Handout picture released by the Mexican Interior Ministry on January 20, 2017, shows Joaquin Guzman Loera aka "El Chapo" Guzman (C) being escorted by Mexican police forces as he is extradited to the United States on January 19, 2017, in Ciudad Juarez. (Via AFP)

Joaquin "El Chapo" Guzman, Mexico’s most notorious drug lord, has been extradited to the United States to face multiple court trials after twice escaping from maximum-security prisons in his country.

Guzman arrived in the US city of New York late Thursday, said a federal law enforcement official.

The boss of the powerful Sinaloa drug cartel is to stand trial in a federal courthouse in Brooklyn on Friday.

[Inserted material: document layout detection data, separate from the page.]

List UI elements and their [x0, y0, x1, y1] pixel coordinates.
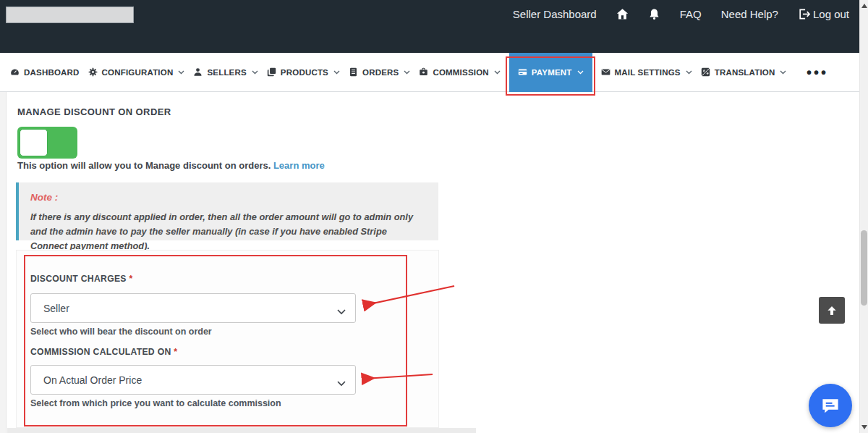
nav-item-label: ORDERS — [362, 68, 399, 77]
language-icon — [701, 67, 710, 77]
left-edge-strip — [0, 92, 7, 433]
arrow-up-icon — [825, 304, 838, 317]
commission-calculated-value: On Actual Order Price — [43, 374, 142, 386]
chat-bubble-icon — [820, 395, 841, 416]
top-bar-menu: Seller Dashboard FAQ Need Help? Log out — [513, 4, 849, 24]
list-icon — [349, 67, 358, 77]
money-icon — [419, 67, 428, 77]
required-asterisk: * — [174, 347, 177, 357]
chevron-down-icon — [404, 70, 410, 75]
chevron-down-icon — [333, 70, 340, 75]
chevron-down-icon — [337, 377, 346, 383]
admin-nav-bar: DASHBOARD CONFIGURATION SELLERS PRODUCTS — [0, 53, 868, 92]
seller-dashboard-link[interactable]: Seller Dashboard — [513, 8, 597, 20]
bell-icon[interactable] — [648, 8, 660, 20]
nav-item-label: CONFIGURATION — [102, 68, 174, 77]
need-help-link[interactable]: Need Help? — [721, 8, 778, 20]
dashboard-icon — [10, 67, 20, 77]
nav-item-orders[interactable]: ORDERS — [349, 53, 410, 92]
discount-charges-value: Seller — [43, 303, 69, 314]
envelope-icon — [601, 67, 610, 77]
scrollbar-up-arrow[interactable] — [861, 4, 867, 8]
top-bar: Seller Dashboard FAQ Need Help? Log out — [0, 0, 868, 53]
logo-placeholder — [6, 7, 134, 23]
chevron-down-icon — [780, 70, 786, 75]
nav-item-payment[interactable]: PAYMENT — [509, 53, 592, 92]
nav-item-sellers[interactable]: SELLERS — [193, 53, 258, 92]
page-scrollbar[interactable] — [859, 0, 868, 433]
learn-more-link[interactable]: Learn more — [273, 160, 325, 171]
required-asterisk: * — [129, 274, 132, 284]
logout-label: Log out — [813, 8, 849, 20]
note-body: If there is any discount applied in orde… — [30, 210, 424, 253]
admin-screen: Seller Dashboard FAQ Need Help? Log out … — [0, 0, 868, 433]
toggle-knob — [20, 129, 48, 156]
chevron-down-icon — [337, 306, 346, 311]
nav-item-label: MAIL SETTINGS — [615, 68, 681, 77]
scrollbar-down-arrow[interactable] — [861, 425, 867, 429]
scrollbar-thumb[interactable] — [861, 230, 867, 306]
toggle-description: This option will allow you to Manage dis… — [17, 160, 325, 171]
chevron-down-icon — [577, 70, 584, 75]
nav-item-label: PAYMENT — [532, 68, 572, 77]
gear-icon — [88, 67, 98, 77]
chevron-down-icon — [494, 70, 501, 75]
discount-charges-select[interactable]: Seller — [30, 293, 356, 323]
credit-card-icon — [518, 67, 527, 77]
nav-item-dashboard[interactable]: DASHBOARD — [10, 53, 80, 92]
nav-overflow-menu[interactable]: ••• — [807, 65, 828, 80]
nav-item-configuration[interactable]: CONFIGURATION — [88, 53, 185, 92]
nav-item-mail-settings[interactable]: MAIL SETTINGS — [601, 53, 692, 92]
logout-button[interactable]: Log out — [798, 8, 849, 20]
user-icon — [193, 67, 203, 77]
nav-item-label: COMMISSION — [433, 68, 488, 77]
copy-icon — [267, 67, 276, 77]
commission-calculated-select[interactable]: On Actual Order Price — [30, 365, 356, 395]
chevron-down-icon — [252, 70, 258, 75]
faq-link[interactable]: FAQ — [680, 8, 702, 20]
manage-discount-toggle[interactable] — [17, 127, 77, 159]
nav-item-commission[interactable]: COMMISSION — [419, 53, 500, 92]
chevron-down-icon — [178, 70, 184, 75]
section-title: MANAGE DISCOUNT ON ORDER — [17, 106, 171, 117]
chevron-down-icon — [686, 70, 692, 75]
nav-item-label: TRANSLATION — [715, 68, 775, 77]
discount-charges-label: DISCOUNT CHARGES * — [30, 274, 133, 284]
commission-calculated-help: Select from which price you want to calc… — [30, 398, 281, 408]
nav-item-products[interactable]: PRODUCTS — [267, 53, 340, 92]
scroll-to-top-button[interactable] — [819, 297, 845, 324]
toggle-description-text: This option will allow you to Manage dis… — [17, 160, 271, 171]
settings-content: MANAGE DISCOUNT ON ORDER This option wil… — [0, 92, 868, 433]
nav-item-translation[interactable]: TRANSLATION — [701, 53, 787, 92]
card-bottom-edge — [7, 428, 476, 433]
nav-item-label: DASHBOARD — [24, 68, 80, 77]
note-box: Note : If there is any discount applied … — [16, 182, 438, 240]
nav-item-label: PRODUCTS — [281, 68, 328, 77]
chat-widget-button[interactable] — [809, 384, 852, 427]
logout-icon — [798, 8, 810, 20]
discount-charges-help: Select who will bear the discount on ord… — [30, 327, 212, 337]
nav-item-label: SELLERS — [207, 68, 246, 77]
home-icon[interactable] — [616, 8, 629, 20]
note-title: Note : — [30, 192, 424, 203]
commission-calculated-label: COMMISSION CALCULATED ON * — [30, 347, 177, 357]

He is accused of running a massive drug operation that employed thousands of people, laundered billions of dollars in profits back to Mexico and used hitmen to carry out murders, kidnappings and acts of torture.

After his trial in New York, Guzman faces more criminal charges in five other US cities, including San Diego, Chicago and Miami.

If convicted, the kingpin could face life in prison in the US.

In Mexico, Guzman, who is around 60, had managed to escape from prison twice.

This file photo taken on January 08, 2016 shows drug kingpin Joaquin Guzman 

His first prison break was in 2001, when he got out of the jail in the western Jalisco state by hiding in a laundry cart.

Guzman’s second escape took place in the summer of 2015.

He fled from his cell at the Altiplano jail, which is Mexico's highest-security facility, despite reportedly wearing an electronic monitoring bracelet, with surveillance cameras recording his jail cell 24 hours a day.

In fall 2015, Guzman participated in an interview in a secret location with actors Sean Penn and Kate del Castillo.

In that interview, according to Penn, Guzman justified his heinous criminal activities throughout his life by saying he joined the criminal community as a teenager simply as a means to escape poverty.

"The only way to have money to buy food, to survive, is to grow poppy, marijuana, and at that age, I began to grow it, to cultivate it and to sell it," Penn quoted Guzman as saying.

Some analysts believe the West is running the international drug trade.